Ahh, I knew it’d be a matter of time before issues like this sprung up with language models.
This is a prime example of why the nuances of different languages can expose weaknesses in these model capabilities.
Now, were those your exact prompts? Or did you have other particular ones? Any chance you’d be willing to show more details for the forum?
My guess: it’s the speech-to-text causing the issue.
In my best attempt here not to touch on sensitive cultural subjects (and to help folks learn), Hindi and Urdu phonetically speaking, are mutually intelligible when spoken. They have a lot of similarities that some linguists would argue put them closer together as different varieties (dialects) of the same language rather than as distinct languages. Spanish and Italian actually follow similar distinctions, and like those languages, people from those cultures would staunchly disagree.
What makes the two languages distinct from each other are their writing systems.
This puts a speech-to-text in an interesting predicament: If there is not enough data from the input to distinguish between the two, which one should it choose?
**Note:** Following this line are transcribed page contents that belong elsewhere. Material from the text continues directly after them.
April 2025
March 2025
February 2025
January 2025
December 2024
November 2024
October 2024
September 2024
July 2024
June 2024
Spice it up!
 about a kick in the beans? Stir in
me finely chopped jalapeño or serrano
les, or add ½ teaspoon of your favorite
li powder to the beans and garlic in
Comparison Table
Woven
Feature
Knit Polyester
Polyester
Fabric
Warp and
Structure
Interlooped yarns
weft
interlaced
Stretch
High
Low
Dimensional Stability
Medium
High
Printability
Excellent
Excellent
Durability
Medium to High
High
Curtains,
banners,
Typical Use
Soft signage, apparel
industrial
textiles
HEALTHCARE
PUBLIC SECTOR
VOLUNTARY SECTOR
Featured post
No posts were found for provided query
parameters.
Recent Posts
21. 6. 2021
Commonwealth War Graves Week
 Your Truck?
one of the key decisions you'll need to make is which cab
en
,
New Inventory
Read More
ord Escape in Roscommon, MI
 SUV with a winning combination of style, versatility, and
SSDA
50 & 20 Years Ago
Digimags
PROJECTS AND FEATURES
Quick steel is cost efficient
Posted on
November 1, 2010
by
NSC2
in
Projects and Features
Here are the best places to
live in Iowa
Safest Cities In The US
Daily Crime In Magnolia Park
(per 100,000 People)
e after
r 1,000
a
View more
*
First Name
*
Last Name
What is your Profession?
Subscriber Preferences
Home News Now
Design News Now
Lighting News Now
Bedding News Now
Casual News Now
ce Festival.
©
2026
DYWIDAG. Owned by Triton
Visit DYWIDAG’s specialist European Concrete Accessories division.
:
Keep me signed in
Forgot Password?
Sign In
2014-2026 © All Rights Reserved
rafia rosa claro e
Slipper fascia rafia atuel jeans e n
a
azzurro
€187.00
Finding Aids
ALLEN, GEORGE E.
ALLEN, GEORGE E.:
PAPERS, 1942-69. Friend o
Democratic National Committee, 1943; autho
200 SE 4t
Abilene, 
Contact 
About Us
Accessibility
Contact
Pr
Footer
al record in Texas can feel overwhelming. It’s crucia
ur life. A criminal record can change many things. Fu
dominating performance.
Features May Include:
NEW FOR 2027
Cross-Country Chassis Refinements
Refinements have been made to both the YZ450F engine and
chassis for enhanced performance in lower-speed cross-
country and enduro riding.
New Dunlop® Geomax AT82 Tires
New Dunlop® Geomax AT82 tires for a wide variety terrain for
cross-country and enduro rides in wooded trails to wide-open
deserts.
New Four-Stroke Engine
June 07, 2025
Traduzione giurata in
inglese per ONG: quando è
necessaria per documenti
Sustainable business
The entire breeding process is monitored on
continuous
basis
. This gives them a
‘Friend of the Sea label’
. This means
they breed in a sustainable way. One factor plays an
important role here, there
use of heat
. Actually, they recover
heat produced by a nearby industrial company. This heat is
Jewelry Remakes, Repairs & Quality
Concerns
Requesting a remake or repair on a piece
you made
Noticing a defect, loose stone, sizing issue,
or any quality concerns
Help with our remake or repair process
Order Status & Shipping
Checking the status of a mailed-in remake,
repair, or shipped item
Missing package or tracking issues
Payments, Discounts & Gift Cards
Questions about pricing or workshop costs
Is there even enough training data used to be able to identify the dialectical differences at all yet?
Sadly, we don’t really have a way to answer that factually yet.
The only solution, that admittedly is more of a bandaid, is to prime the model with custom or system instructions that specify output for one or the other. Either that, or, if using something like Whisper, you must add another “pass” to give the text result to GPT to translate it to the intended script.
It is also technically possible to fine-tune STT models to accommodate this, however the issue with this approach is that you would need a good amount of training data that has speech and the proper transcript. This is much harder to acquire independently compared to just text and image stuff, which is why you don’t see too many people fine tuning these kinds of models. So, your best bet is to go with the earlier suggestions.